■ **Exercise**
Each of the entries should be output exactly, with nothing left out.

■ **Provided entries**
☆ ☆ ☆ ☆

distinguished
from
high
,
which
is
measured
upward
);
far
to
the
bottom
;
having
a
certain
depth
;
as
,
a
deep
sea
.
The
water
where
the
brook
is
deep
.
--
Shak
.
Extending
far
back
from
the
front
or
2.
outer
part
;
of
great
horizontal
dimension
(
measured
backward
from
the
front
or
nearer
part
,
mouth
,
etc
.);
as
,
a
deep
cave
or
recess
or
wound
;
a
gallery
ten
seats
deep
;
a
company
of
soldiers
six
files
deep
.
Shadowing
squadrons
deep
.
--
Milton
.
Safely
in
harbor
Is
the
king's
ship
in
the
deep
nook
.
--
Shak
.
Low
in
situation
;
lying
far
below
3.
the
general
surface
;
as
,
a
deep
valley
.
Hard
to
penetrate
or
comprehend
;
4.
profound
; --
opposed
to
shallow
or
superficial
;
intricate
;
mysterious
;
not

☆ ☆ ☆ ☆

■ **Result of the exercise**
distinguished
from
high
,
which
is
measured
upward
);
far
to
the
bottom
;
having
a
certain
depth
;
as
,
a
deep
sea
.
The
water
where
the
brook
is
deep
.
--
Shak
.
Extending
far
back
from
the
front
or
2.
outer
part
;
of
great
horizontal
dimension
(
measured
backward
from
the
front
or
nearer
part
,
mouth
,
etc
.);
as
,
a
deep
cave
or
recess
or
wound
;
a
gallery
ten
seats
deep
;
a
company
of
soldiers
six
files
deep
.
Shadowing
squadrons
deep
.
--
Milton
.
Safely
in
harbor
Is
the
king's
ship
in
the
deep
nook
.
--
Shak
.
Low
in
situation
;
lying
far
below
3.
the
general
surface
;
as
,
a
deep
valley
.
Hard
to
penetrate
or
comprehend
;
4.
profound
; --
opposed
to
shallow
or
superficial
;
intricate
;
mysterious
;
not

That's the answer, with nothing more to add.